ASSIGNMENT:
Every line from the one with "efficiënter personeelsbeleid!" through the last line below should be repeated exactly; pictures stay out of the copy.

**** EXERCISE INPUTS

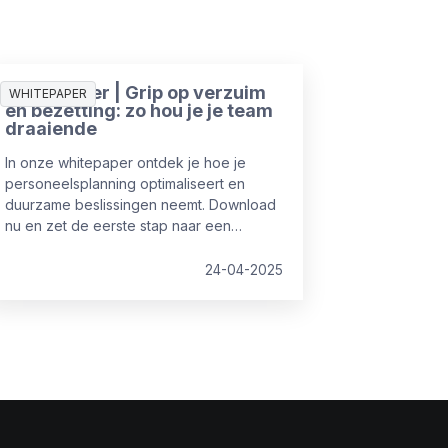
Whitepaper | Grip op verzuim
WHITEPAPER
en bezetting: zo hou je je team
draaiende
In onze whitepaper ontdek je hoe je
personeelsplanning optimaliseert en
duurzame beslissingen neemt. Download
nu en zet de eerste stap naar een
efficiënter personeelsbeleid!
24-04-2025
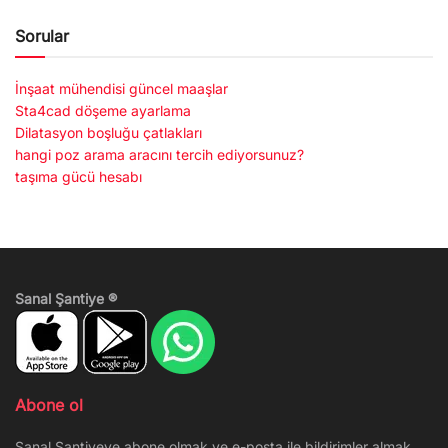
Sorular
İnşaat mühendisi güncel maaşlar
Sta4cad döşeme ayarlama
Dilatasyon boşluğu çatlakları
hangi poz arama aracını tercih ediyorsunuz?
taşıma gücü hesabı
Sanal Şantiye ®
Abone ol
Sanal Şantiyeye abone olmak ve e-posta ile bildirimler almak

********

OUTPUT OF THE EXERCISE:
efficiënter personeelsbeleid!
24-04-2025
Sorular
İnşaat mühendisi güncel maaşlar
Sta4cad döşeme ayarlama
Dilatasyon boşluğu çatlakları
hangi poz arama aracını tercih ediyorsunuz?
taşıma gücü hesabı
Sanal Şantiye ®
Abone ol
Sanal Şantiyeye abone olmak ve e-posta ile bildirimler almak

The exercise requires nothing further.